Employees are left thinking they have the information, and when they compare notes with other employees, they get different information. The result is a feeling that they are getting different messages – which they are. They don’t attribute this to too much information; rather, they attribute it to too little sharing of information, and they think it is intentional.
In an effort to cut through the noise and create a shared vision and plan, our senior leaders have town halls scheduled; many have blogs, and weekly email updates; and some use video or podcasts. This is an appropriate response, but the predisposition of employees may make these efforts insufficient to create communication. It will not move employees into followers.
What is happening?
- Perception of good leadership is impacted by proximity.
- Employees attribute their expectations onto leaders.
- Employees are more influenced by colleagues and their immediate environment.
- Interspersed interactions with senior management are insufficient to create a relationship.
- In most instances we have great leaders.
- Organizational leaders need the support of teams, processes, and communication programs to be effective.

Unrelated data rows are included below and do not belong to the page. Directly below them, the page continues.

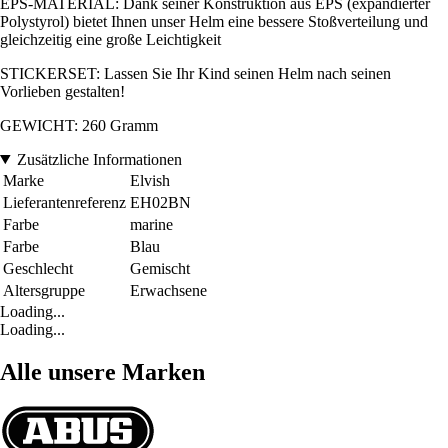
EPS-MATERIAL: Dank seiner Konstruktion aus EPS (expandierter
Polystyrol) bietet Ihnen unser Helm eine bessere Stoßverteilung und
gleichzeitig eine große Leichtigkeit
STICKERSET: Lassen Sie Ihr Kind seinen Helm nach seinen
Vorlieben gestalten!
GEWICHT: 260 Gramm
Zusätzliche Informationen
Marke
Elvish
Lieferantenreferenz
EH02BN
Farbe
marine
Farbe
Blau
Geschlecht
Gemischt
Altersgruppe
Erwachsene
Loading...
Loading...
Alle unsere Marken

What actions need to take place?
- Leaders need to stay exceptional. The programs and development work of the last 20 years has changed the capacity of organizational leaders to motivate, organize, and sustain their efforts. They need this in a world that holds our organizations transparent and with stakeholder expectation for immediacy. Senior managers cannot control the message or wait to respond to issues and challenges as they unfold.

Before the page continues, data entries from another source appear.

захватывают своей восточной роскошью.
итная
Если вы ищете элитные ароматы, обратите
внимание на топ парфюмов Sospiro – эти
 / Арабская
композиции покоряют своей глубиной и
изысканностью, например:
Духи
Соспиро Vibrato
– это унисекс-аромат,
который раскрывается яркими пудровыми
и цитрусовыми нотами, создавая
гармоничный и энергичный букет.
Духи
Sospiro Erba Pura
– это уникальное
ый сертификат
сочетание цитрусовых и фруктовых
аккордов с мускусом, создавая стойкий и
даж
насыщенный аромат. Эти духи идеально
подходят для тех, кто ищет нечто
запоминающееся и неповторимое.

- The leadership process has to transcend direct reports and infrequent interactions. We have to think about leadership communications in terms of influencing the conversations between employees. To do that, they have to feel like they know who their leaders are and what they care about. As the data show, this will take a lot of work and creativity.
- Leaders need help sharing their story. Capturing and inviting employees into continual communal conversations should borrow from traditional community development techniques. These techniques now need to be deployed through digital channels like Yammer and on the social intranet. However, it is not enough to create social platforms. Those platforms need management and leadership to connect employees to each other and a shared experience around what they need to do.
We have great leaders. They have had remarkable transitions and histories that have prepared them for their roles. But, employees are not in a position to appreciate that reality. They experience the toil that is work and attribute the hardships onto those in senior roles. This is a leadership issue but it cannot be solved alone by senior management. It is the collective need of the organization to identify how and why employees feel the way they do. Empathy, understanding, and dialogue will be difficult to sustain but necessary to build trust and resilience.
The usual list of communication devices may not be the right way to connect with and inform employees and managers. Each organization will be different, and the mix of roles and communication opportunities will need to be applied to fit their situation. To inform those strategies, it will be important to recognize that how the executive teams see the world is quite different from that of the frontline employee. It is the executive team’s job to ensure that gap is bridged so they can lead their organizations.
The exciting opportunity is to continually find ways of creating space for shared experiences between senior managers and employees. With each shared experience, a new level of trust can form that promotes the ability to change, adapt, and perform.